- **What the exercise asks**
Return each line of the records below that contains the word "SkinsMonkey".

- **Data supplied**

▬▬▬▬▬▬▬▬▬▬

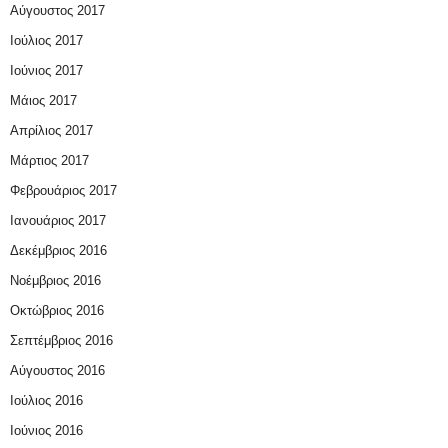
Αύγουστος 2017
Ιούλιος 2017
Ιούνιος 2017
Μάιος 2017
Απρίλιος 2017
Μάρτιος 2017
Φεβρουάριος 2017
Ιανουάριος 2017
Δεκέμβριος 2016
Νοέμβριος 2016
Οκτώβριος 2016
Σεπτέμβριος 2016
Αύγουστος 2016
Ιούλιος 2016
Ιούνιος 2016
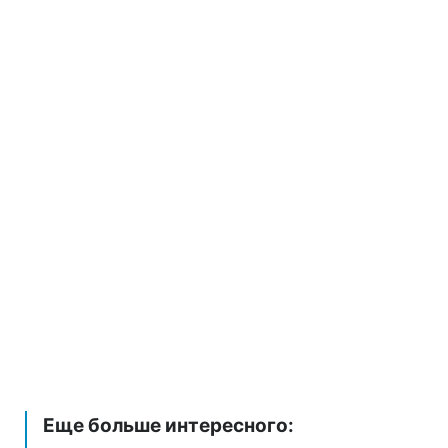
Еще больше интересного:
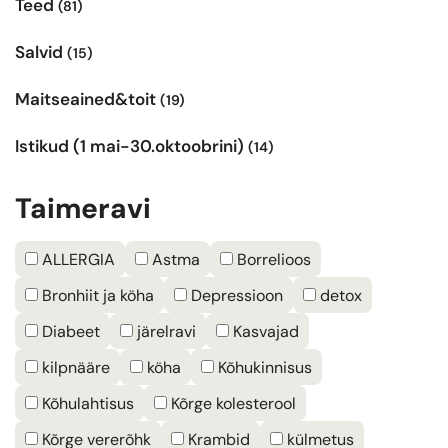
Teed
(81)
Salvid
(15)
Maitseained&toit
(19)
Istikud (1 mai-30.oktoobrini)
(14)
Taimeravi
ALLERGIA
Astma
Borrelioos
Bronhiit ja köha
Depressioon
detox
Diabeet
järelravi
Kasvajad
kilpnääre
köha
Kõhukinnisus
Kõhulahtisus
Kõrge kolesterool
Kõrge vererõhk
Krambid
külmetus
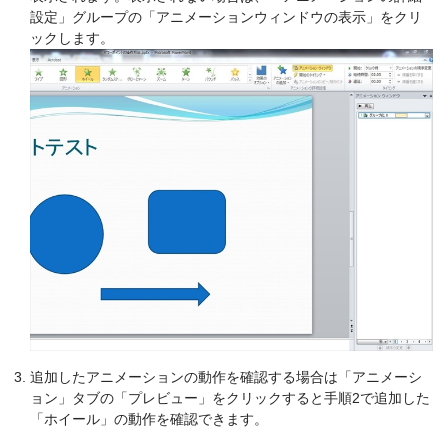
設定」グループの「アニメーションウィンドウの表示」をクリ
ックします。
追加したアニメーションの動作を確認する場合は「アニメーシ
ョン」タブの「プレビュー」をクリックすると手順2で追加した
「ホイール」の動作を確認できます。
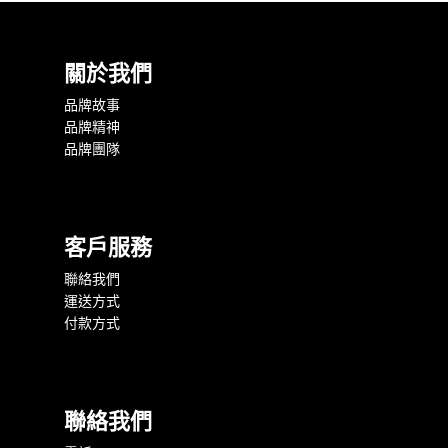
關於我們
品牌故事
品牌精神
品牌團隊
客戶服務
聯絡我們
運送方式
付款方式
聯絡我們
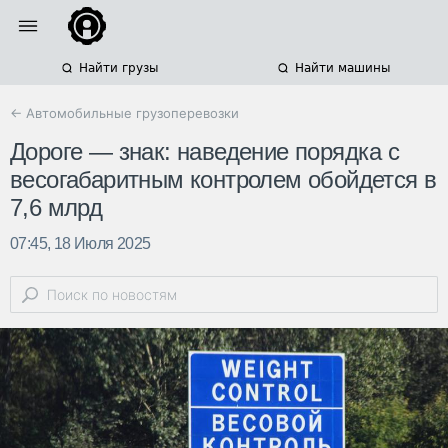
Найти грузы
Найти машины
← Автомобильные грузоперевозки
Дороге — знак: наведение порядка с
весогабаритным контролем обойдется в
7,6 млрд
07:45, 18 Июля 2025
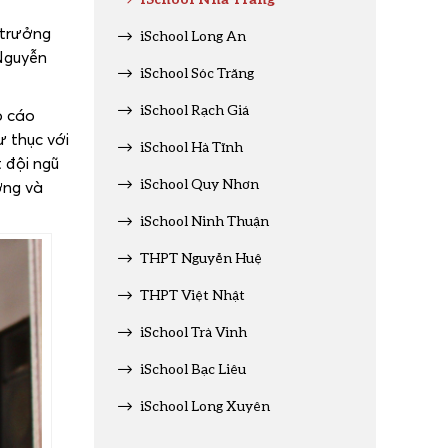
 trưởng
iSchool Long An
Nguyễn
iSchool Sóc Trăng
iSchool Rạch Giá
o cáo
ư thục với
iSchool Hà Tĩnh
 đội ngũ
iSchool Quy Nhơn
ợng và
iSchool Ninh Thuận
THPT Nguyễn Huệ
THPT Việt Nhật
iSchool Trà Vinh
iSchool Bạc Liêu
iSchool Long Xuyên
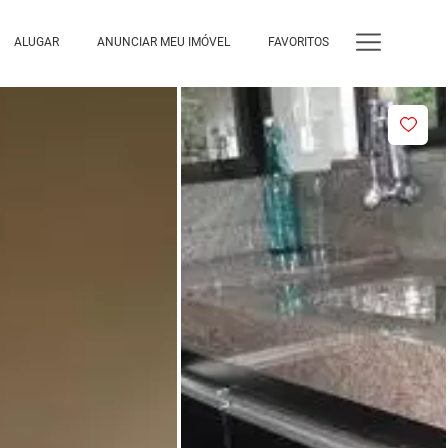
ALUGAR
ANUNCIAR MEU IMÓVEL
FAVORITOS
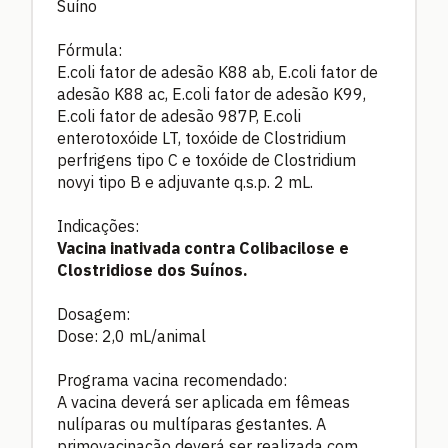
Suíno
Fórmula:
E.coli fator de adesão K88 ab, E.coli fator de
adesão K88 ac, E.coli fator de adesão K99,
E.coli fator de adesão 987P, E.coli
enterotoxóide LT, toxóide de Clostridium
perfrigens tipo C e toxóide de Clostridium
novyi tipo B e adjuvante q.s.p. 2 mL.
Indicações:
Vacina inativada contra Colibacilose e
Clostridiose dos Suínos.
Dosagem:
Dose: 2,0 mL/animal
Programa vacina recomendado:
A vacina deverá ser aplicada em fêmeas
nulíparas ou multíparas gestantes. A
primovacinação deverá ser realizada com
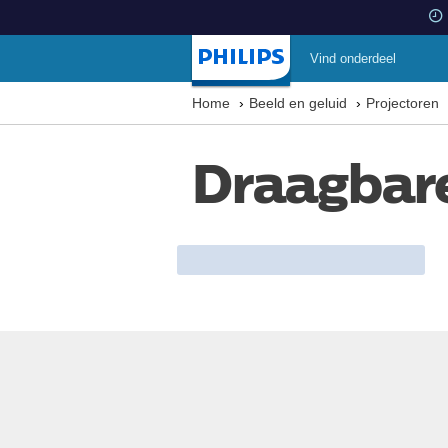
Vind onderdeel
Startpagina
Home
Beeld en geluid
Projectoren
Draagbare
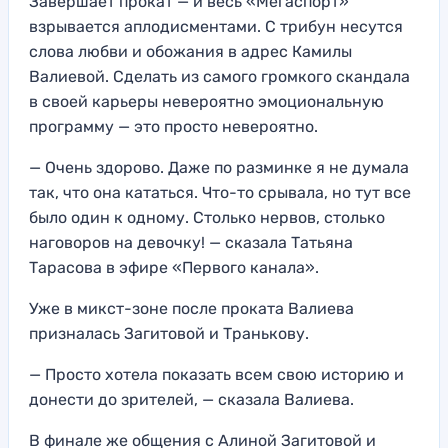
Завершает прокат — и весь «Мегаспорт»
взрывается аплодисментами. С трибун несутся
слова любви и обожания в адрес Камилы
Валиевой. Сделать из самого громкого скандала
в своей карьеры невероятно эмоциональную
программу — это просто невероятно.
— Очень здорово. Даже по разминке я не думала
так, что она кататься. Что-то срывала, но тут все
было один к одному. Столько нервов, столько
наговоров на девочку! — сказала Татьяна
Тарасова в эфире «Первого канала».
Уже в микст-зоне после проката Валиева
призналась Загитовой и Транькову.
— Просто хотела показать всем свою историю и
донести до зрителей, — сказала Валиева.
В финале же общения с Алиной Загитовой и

▬▬▬▬▬▬▬▬▬▬

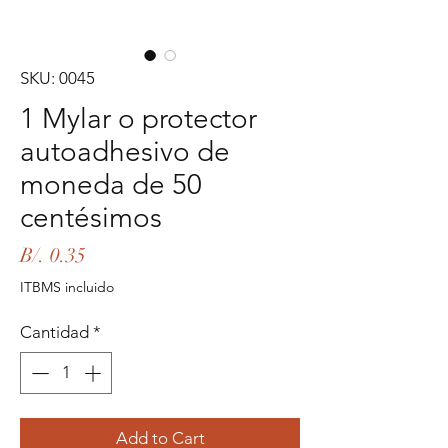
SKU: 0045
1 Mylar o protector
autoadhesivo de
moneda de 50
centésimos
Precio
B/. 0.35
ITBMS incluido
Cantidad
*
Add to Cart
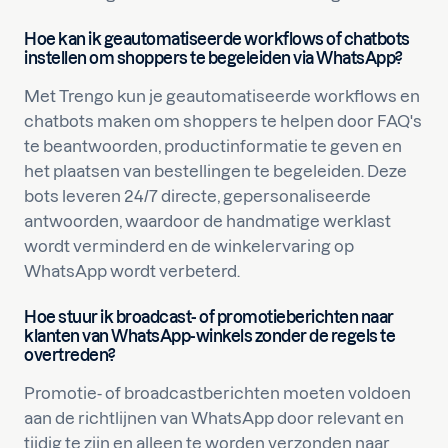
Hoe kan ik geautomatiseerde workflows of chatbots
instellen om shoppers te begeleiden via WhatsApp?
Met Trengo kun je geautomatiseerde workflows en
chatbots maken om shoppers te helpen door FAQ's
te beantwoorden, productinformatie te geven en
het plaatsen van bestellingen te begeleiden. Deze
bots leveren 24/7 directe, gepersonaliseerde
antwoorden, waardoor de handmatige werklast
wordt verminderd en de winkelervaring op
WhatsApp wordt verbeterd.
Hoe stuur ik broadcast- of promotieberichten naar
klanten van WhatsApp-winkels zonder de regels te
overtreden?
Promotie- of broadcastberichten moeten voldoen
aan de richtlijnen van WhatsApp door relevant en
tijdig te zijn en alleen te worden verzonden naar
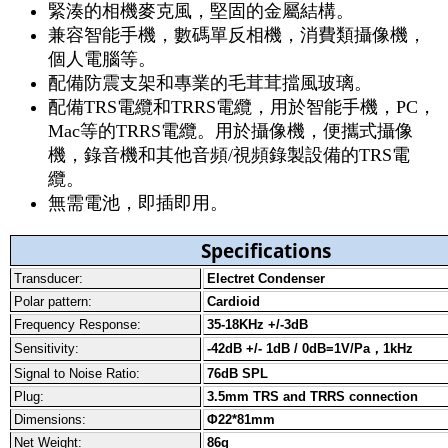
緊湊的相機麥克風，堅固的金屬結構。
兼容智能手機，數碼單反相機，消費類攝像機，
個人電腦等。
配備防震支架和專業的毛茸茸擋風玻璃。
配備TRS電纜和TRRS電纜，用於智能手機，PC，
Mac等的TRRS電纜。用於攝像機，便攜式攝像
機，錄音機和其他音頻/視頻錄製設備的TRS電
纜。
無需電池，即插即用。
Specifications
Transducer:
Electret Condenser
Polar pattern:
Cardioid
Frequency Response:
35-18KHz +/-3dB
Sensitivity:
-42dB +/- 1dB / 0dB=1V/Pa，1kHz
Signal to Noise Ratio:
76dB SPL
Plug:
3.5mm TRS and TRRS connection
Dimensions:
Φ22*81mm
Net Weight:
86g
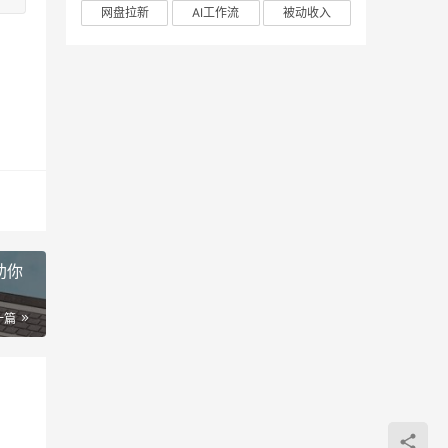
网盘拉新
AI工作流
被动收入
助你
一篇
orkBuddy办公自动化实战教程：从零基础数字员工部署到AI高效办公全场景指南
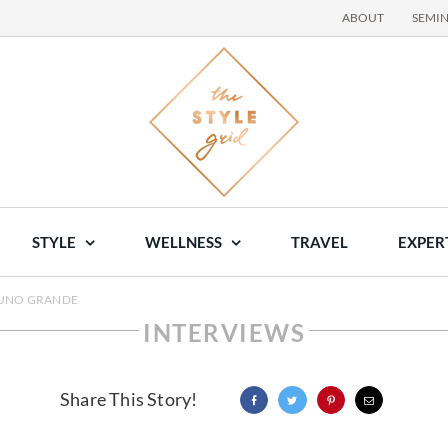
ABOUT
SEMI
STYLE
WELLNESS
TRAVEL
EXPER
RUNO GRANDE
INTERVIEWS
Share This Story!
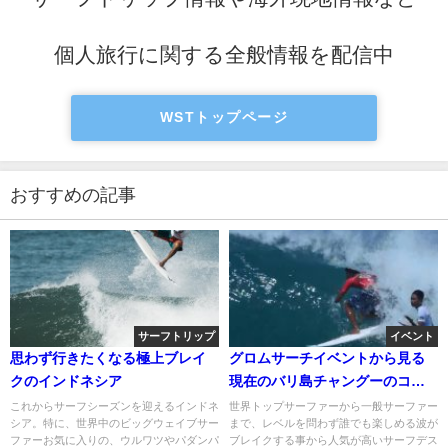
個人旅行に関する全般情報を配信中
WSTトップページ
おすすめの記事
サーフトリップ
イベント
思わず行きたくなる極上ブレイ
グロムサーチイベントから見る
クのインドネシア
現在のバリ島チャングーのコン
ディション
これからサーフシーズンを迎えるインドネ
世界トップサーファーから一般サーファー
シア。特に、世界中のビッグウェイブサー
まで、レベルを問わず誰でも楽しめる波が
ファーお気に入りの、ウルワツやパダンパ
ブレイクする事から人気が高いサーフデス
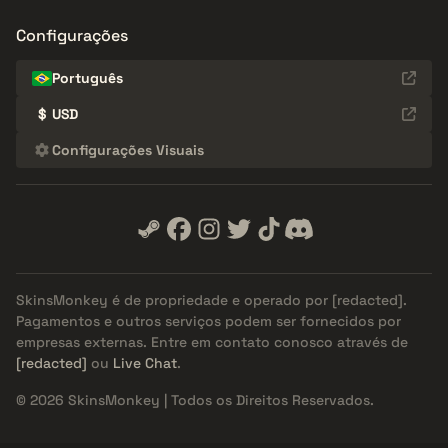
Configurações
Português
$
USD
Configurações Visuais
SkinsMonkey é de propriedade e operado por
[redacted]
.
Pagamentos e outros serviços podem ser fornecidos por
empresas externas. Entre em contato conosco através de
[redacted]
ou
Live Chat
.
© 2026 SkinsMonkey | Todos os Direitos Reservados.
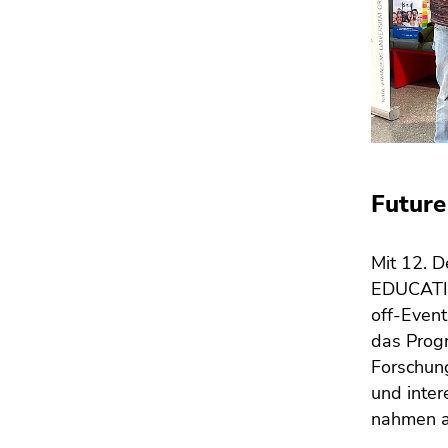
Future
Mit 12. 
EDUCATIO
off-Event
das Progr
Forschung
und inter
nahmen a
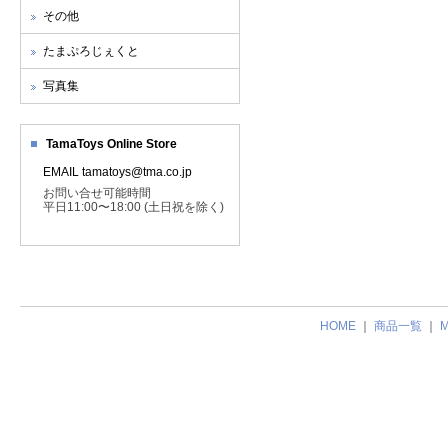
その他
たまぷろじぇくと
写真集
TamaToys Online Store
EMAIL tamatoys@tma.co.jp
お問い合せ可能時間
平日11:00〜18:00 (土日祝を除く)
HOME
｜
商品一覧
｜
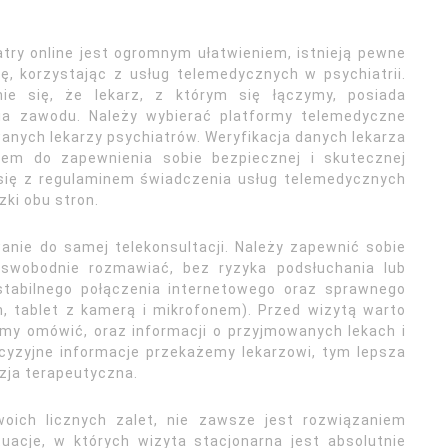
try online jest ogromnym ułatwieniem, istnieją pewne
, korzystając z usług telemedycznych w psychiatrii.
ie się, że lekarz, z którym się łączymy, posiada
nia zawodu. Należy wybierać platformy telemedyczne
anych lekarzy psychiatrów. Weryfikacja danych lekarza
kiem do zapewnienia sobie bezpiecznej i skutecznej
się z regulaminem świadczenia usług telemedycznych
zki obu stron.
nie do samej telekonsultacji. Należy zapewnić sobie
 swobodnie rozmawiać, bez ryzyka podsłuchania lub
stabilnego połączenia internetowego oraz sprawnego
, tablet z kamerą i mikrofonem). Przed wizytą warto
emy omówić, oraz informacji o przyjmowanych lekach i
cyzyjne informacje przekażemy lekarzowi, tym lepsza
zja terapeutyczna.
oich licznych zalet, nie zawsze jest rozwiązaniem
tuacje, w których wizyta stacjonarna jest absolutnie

▬▬▬▬▬▬▬▬▬▬

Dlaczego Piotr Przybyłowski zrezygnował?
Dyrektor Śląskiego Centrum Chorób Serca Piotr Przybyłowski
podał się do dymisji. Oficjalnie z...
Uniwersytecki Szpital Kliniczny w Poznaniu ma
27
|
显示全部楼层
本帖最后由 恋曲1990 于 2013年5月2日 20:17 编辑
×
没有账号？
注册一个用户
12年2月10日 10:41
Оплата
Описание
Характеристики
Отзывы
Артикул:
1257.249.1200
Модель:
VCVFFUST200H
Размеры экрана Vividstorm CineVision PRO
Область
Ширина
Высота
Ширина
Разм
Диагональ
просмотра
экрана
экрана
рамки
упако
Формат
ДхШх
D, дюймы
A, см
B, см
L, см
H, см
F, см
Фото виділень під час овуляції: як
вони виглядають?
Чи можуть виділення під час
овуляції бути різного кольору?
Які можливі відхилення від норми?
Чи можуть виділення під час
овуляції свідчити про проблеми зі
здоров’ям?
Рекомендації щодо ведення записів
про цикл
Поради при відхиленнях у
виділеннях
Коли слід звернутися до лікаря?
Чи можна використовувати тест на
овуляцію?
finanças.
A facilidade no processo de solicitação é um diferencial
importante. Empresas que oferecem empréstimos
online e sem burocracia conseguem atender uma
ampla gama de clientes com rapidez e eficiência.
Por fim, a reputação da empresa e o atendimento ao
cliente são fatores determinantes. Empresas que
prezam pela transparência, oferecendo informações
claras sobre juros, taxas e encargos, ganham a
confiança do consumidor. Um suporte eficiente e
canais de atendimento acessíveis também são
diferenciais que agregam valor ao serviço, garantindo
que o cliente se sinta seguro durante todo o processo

▬▬▬▬▬▬▬▬▬▬

- **Solution for this task**
SkinsMonkey é de propriedade e operado por
© 2026 SkinsMonkey | Todos os Direitos Reservados.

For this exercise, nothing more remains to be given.